Istanbul’s ousted opposition mayor is leading President Recep
Tayyip Erdogan’s AK Party candidate by three percentage points ahead of next
month’s re-run mayoral election, according to an opinion poll conducted for the
The president’s party is seeking to reverse a dramatic and narrow loss to the main opposition Republican People’s Party (CHP) candidate Ekrem Imamoglu in March, one of the biggest election setbacks to Erdogan’s 16-year hold on power.
Authorities annulled the result after AKP complaints of irregularities, ending Imamoglu’s mayoral term after less than three weeks and calling a new election for June 23.
The poll is broadly in line with other surveys of voter intentions in recent days in Turkey’s largest city and commercial hub, which has been ruled by the AKP and its Islamist predecessors for the last 25 years.
“There were polls where Imamoglu was further ahead, but according to the latest poll conducted by our party, Imamoglu is three points ahead,” an AKP official told Reuters on Thursday.
AKP officials hope that Erdogan, a veteran of more than a dozen election victories, can turn the vote in favor of their candidate, former Prime Minister Binali Yildirim.
But he will be campaigning in the depths of an economic recession that has eroded support for his party.
Senior AKP officials, including ministers, are already “camped” in the city two weeks before the start of campaigning.
Party officials have said Erdogan may also need a change of tone after a bitter and confrontational AKP campaign failed to achieve victory in March.

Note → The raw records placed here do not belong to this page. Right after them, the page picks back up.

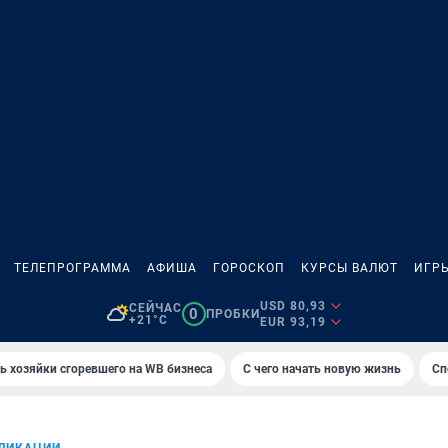
ТЕЛЕПРОГРАММА
АФИША
ГОРОСКОП
КУРСЫ ВАЛЮТ
ИГР
USD 80,93
СЕЙЧАС
0
ПРОБКИ
+21°C
EUR 93,19
ь хозяйки сгоревшего на WB бизнеса
С чего начать новую жизнь
Сп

“It will be a much nicer and milder campaign,” a source close to the AKP said. “Erdogan will increasingly put weight on Istanbul in the coming days as the vote approaches. Yildirim has a chance.”
Mehmet Ali Kulat, chairman of pro-government pollster MAK, said Imamoglu had a two-point lead over Yildirim, partly because of public unease at the cancellation of the March 31 vote result.
Key to next month’s re-run, Kulat said, would be Kurdish voters in Istanbul. Kurds formed the majority of non-voters in the March ballot, which had an 85% turnout.
The pro-Kurdish HDP party has not put up a candidate in Istanbul, leaving most Kurds to vote for Imamoglu. It has also indicated that it would support Imamoglu in June, but the AKP also attracts some Kurdish support and will be seeking to build on that next month.
“Their (Kurdish voters) stance will be critical,” Kulat said. Kurds make up around 15% of Istanbul’s population of more than 15 million.
Suleyman Celebi, a lawmaker for the CHP in Istanbul, said the party would not seek a special approach to win over Kurdish voters, but would be trying to maximize support across the city.
Final results from the March mayoral election showed the CHP’s Imamoglu earning 48.80% of votes, while Yildirim had 48.55%.
CHP Deputy Chairman Onursal Adiguzel said his party would not ease up just because opinion polls showed Imamoglu ahead.
“We are racing against a candidate who uses all of the state’s resources and the president, so we will not act based on polls,” Adiguzel told Reuters.